Cardiac tamponade occurs when the pericardial space fills up with fluid faster than the pericardial sac can stretch. If the amount of fluid increases slowly (such as in hypothyroidism) the pericardial sac can expand to contain a liter or more of fluid prior to tamponade occurring. If the fluid occurs rapidly (as may occur after trauma or myocardial rupture) as little as 100 ml can cause tamponade.[1]

Causes of increased pericardial effusion include hypothyroidism, physical trauma (either penetrating trauma involving the pericardium or blunt chest trauma), pericarditis (inflammation of the pericardium), iatrogenic trauma (during an invasive procedure), and myocardial rupture.

Cardiac tamponade is caused by a large or uncontrolled pericardial effusion, i.e. the buildup of fluid inside the pericardium.[2] This commonly occurs as a result of chest trauma (both blunt and penetrating),[3] but can also be caused by myocardial rupture, cancer, uraemia, pericarditis, or cardiac surgery,[2] and rarely occurs during aortic dissection,[4] or whilst the patient is taking anticoagulant therapy.[5] The effusion can occur rapidly (as in the case of trauma or myocardial rupture), or over a more gradual period of time (as in cancer). The fluid involved is often blood, but pus is also found in some circumstances.[2]

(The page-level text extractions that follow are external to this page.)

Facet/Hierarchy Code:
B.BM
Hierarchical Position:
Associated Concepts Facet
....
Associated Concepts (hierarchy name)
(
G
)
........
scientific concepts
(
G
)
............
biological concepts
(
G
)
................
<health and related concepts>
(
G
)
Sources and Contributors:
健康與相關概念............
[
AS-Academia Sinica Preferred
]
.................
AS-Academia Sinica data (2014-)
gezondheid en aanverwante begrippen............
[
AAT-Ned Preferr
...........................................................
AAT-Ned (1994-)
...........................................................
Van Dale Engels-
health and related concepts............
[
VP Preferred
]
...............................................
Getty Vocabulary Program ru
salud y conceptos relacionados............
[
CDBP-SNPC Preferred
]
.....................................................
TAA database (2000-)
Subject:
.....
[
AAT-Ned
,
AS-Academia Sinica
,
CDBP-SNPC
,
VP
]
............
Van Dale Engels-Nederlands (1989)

Myocardial rupture is a somewhat uncommon cause of pericardial tamponade. It typically happens in the subacute setting after a myocardial infarction (heart attack), in which the infarcted muscle of the heart thins out and tears. Myocardial rupture is more likely to happen in elderly individuals without any previous cardiac history who suffer from their first heart attack and are not revascularized either with thrombolytic therapy or with percutaneous coronary intervention or with coronary artery bypass graft surgery.[6]

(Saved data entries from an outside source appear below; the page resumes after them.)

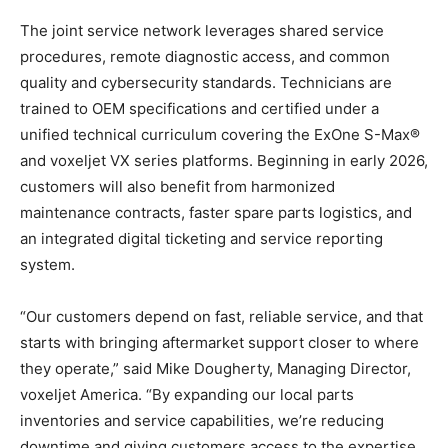
The joint service network leverages shared service
procedures, remote diagnostic access, and common
quality and cybersecurity standards. Technicians are
trained to OEM specifications and certified under a
unified technical curriculum covering the ExOne S-Max®
and voxeljet VX series platforms. Beginning in early 2026,
customers will also benefit from harmonized
maintenance contracts, faster spare parts logistics, and
an integrated digital ticketing and service reporting
system.
“Our customers depend on fast, reliable service, and that
starts with bringing aftermarket support closer to where
they operate,” said Mike Dougherty, Managing Director,
voxeljet America. “By expanding our local parts
inventories and service capabilities, we’re reducing
downtime and giving customers access to the expertise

The outer pericardium is made of fibrous tissue[7] which does not easily stretch, and so once fluid begins to enter the pericardial space, pressure starts to increase.[2]

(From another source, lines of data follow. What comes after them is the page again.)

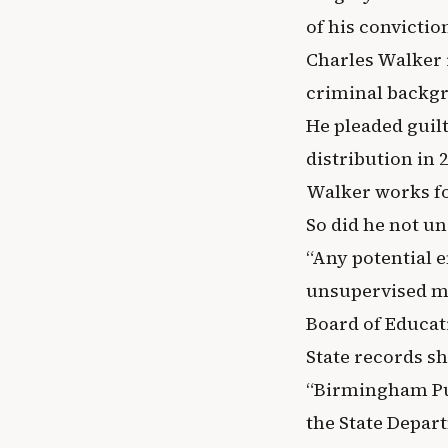
of his convicti
Charles Walker i
criminal backgr
He pleaded guilt
distribution in 
Walker works f
So did he not u
“Any potential 
unsupervised mu
Board of Educat
State records sh
“Birmingham Pub
the State Depar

If fluid continues to accumulate, then with each successive diastolic period, less and less blood enters the ventricles, as the increasing pressure presses on the heart and forces the septum to bend into the left ventricle, leading to decreased stroke volume.[2] This causes obstructive shock to develop, and if left untreated then cardiac arrest may occur (in which case the presenting rhythm is likely to be pulseless electrical activity)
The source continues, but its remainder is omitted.